Re: [PATCH nf-next v3 0/7] Compact netfilter hooks list

2016-09-25 Thread Pablo Neira Ayuso 
On Wed, Sep 21, 2016 at 11:35:00AM -0400, Aaron Conole wrote:
> This series makes a simple change to shrink the netfilter hook list
> from a double linked list, to a singly linked list.  Since the hooks
> are always traversed in-order, there is no need to maintain a previous
> pointer.
> 
> This was jointly developed by Florian Westphal.

Series applied, thanks.

[PATCH nf-next v3 0/7] Compact netfilter hooks list

2016-09-21 Thread Aaron Conole 
This series makes a simple change to shrink the netfilter hook list
from a double linked list, to a singly linked list.  Since the hooks
are always traversed in-order, there is no need to maintain a previous
pointer.

This was jointly developed by Florian Westphal.

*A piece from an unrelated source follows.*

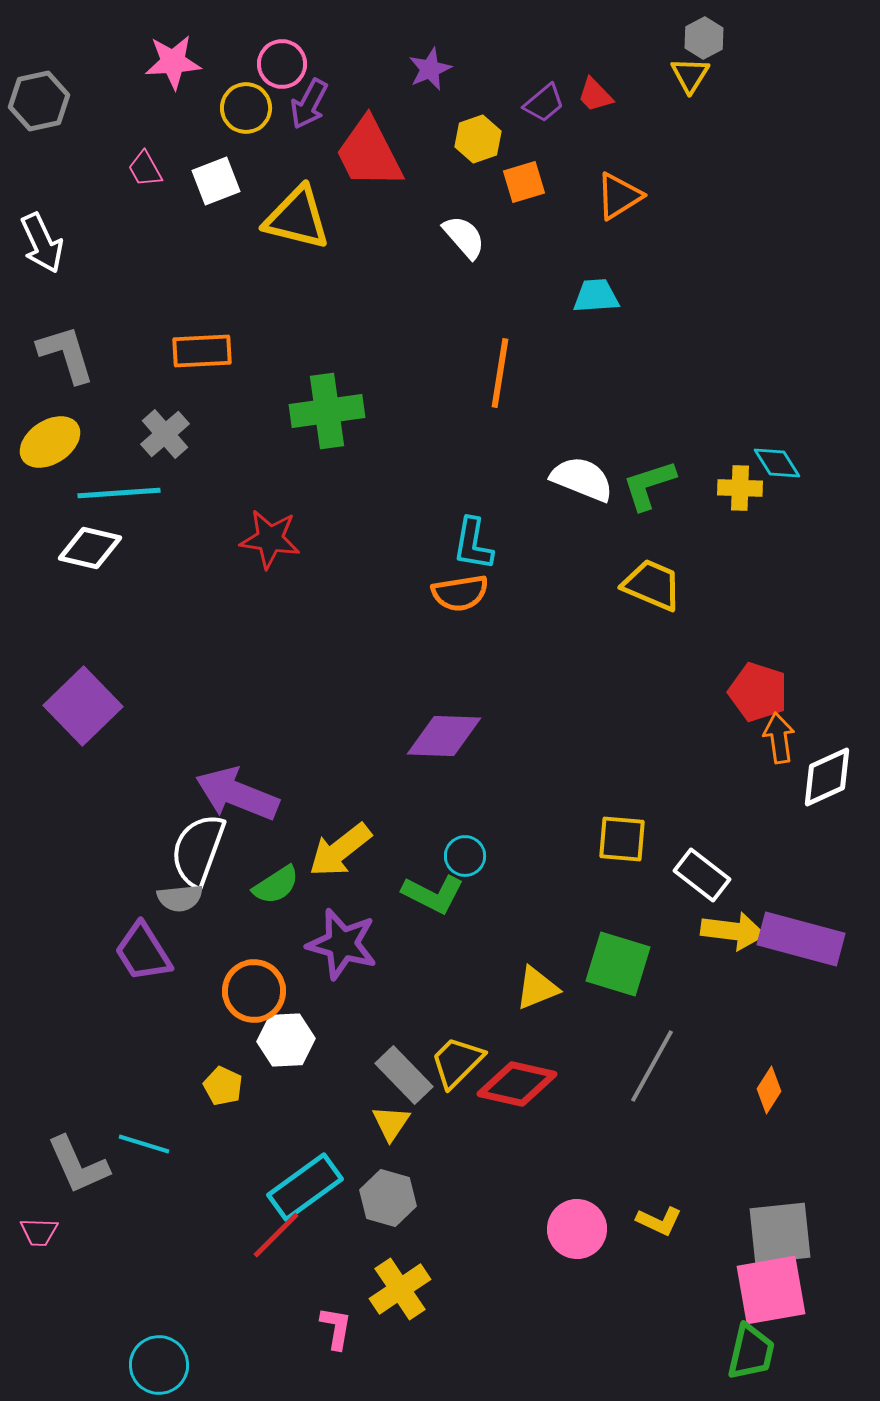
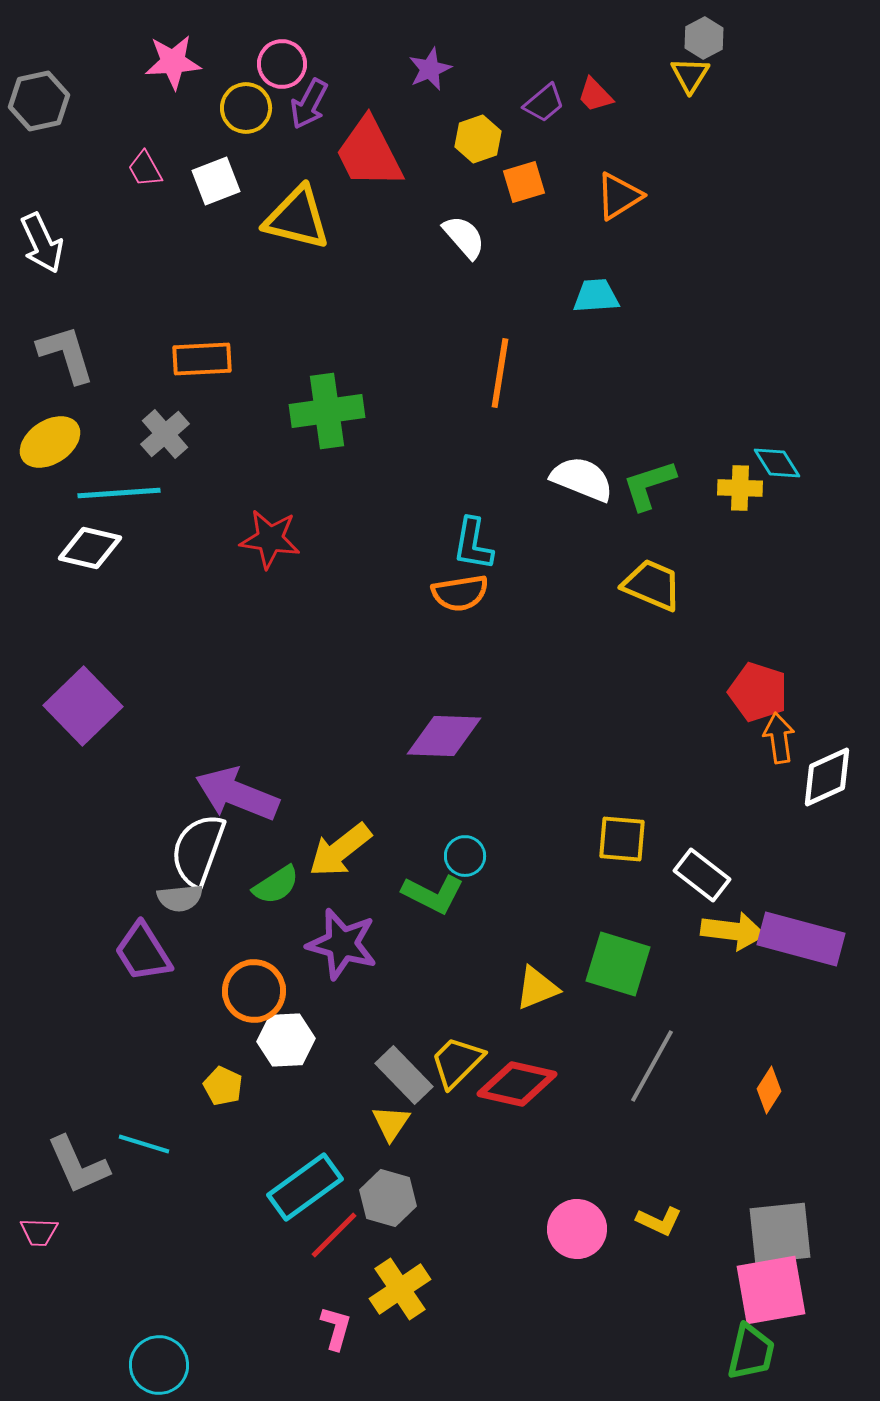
orange rectangle at (202, 351): moved 8 px down
red line at (276, 1235): moved 58 px right
pink L-shape at (336, 1328): rotated 6 degrees clockwise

It has been tested with RCU debugging and lockdep debugging enabled.  A
more rigorous stress test is underway, but this is being submitted for
early feedback.

Apologies for the size of patch 7/7, particularly the refactor in
nf_hook_thresh.  It didn't make sense to split the refactor out at the
time, but if desired, it can be reworked.

After this series, the hook entry head in nf_hook_state will not always
be a valid pointer.  I don't know if the circular nature of the hook list
could have ever been abused with a string of custom queue and non-queue
hook handlers.  If so, this patch would likely break that behavior.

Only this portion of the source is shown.